Pacing is the adrenaline shot of the screenwriting process.

It is often defined by genre and is essential to maintaining audience interest because it influences plot. Think of it as the Federal Reserve modulating interest rates to control the economy. Terms such as an “overheated” or “depressed” can be also applied to your screenplay.

Don’t let your script flatline.


Avoid bland scripts lacking in highs and lows or differences in emotional energy.

The pace of your story undulates, but be wary of being inconsistent and disorienting your audience. Even high-octane action films need moments of peace to give your audience respite. Similarly, your gently rolling drama needs some action to jolt your audience.

The main issues with pacing is that variety is required to bait, hook and keep your audience invested in your story. You rotate your exercise regimen for the same reason. Haphazard, inconsistent quantum plot leaps will confuse and disconnect your audience. Therefore, ensure there is a prevailing pace in your story to anchor them.

You will also notice the natural change in pacing rhythm in your story as they key structural points are reached; the hero’s natural world, the call to adventure, the rising tension, the climax, the hero’s low point, the resolution and the hero’s transition and acceptance of their new world. Draw a graph with these plot points demonstrating the change in energy levels.

The milestones of your hero’s journey drive the pacing, especially in the second act when the hero battles to achieve his goals. There must be an urgency to their action, defined by either a TIME LOCK (running out of time) or an OPTION LOCK (running out of choices), causing the hero to fail if neither is achieved.

Excessive exposition can also hamstring your pacing. You don’t want to spend forever reading the instructions. You just want to play the game.

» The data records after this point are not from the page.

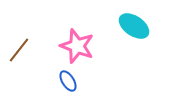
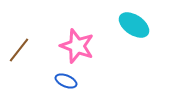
cyan ellipse: moved 1 px up
blue ellipse: moved 2 px left; rotated 35 degrees counterclockwise
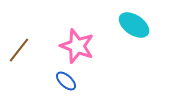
blue ellipse: rotated 20 degrees clockwise
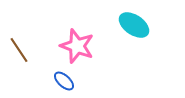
brown line: rotated 72 degrees counterclockwise
blue ellipse: moved 2 px left
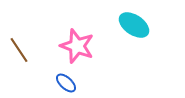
blue ellipse: moved 2 px right, 2 px down
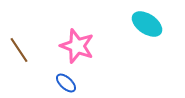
cyan ellipse: moved 13 px right, 1 px up
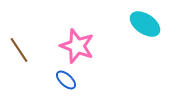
cyan ellipse: moved 2 px left
blue ellipse: moved 3 px up
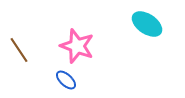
cyan ellipse: moved 2 px right
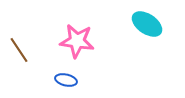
pink star: moved 5 px up; rotated 12 degrees counterclockwise
blue ellipse: rotated 30 degrees counterclockwise
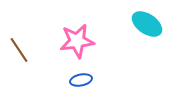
pink star: rotated 16 degrees counterclockwise
blue ellipse: moved 15 px right; rotated 25 degrees counterclockwise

If your script gets flaccid, add a shot of story viagra. Slow pacing is more often a problem when not enough is happening in your script.

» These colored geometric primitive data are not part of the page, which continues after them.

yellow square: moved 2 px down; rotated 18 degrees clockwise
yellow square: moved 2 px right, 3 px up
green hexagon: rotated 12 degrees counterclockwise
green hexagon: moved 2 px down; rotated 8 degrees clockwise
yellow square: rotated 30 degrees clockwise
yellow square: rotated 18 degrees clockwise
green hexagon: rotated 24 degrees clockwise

Many films typically start with a high-impact scene to bait the audience, followed by a fall in pace to give them time to catch their breaths before the next explosion.

Think about how to convey changes to pacing in your movie script. A few lines of text suggests low-paced action, while capitalized one or two word lines indicates the opposite. Also diereses and dashes can modulate speech patterns.

Consider the following script format:


Jason SPRINGS around and COCKS his gun.


He FLICKS the light on and SHOOTS.

Mix and match. Jumble it up. Just don’t make it a dog’s breakfast.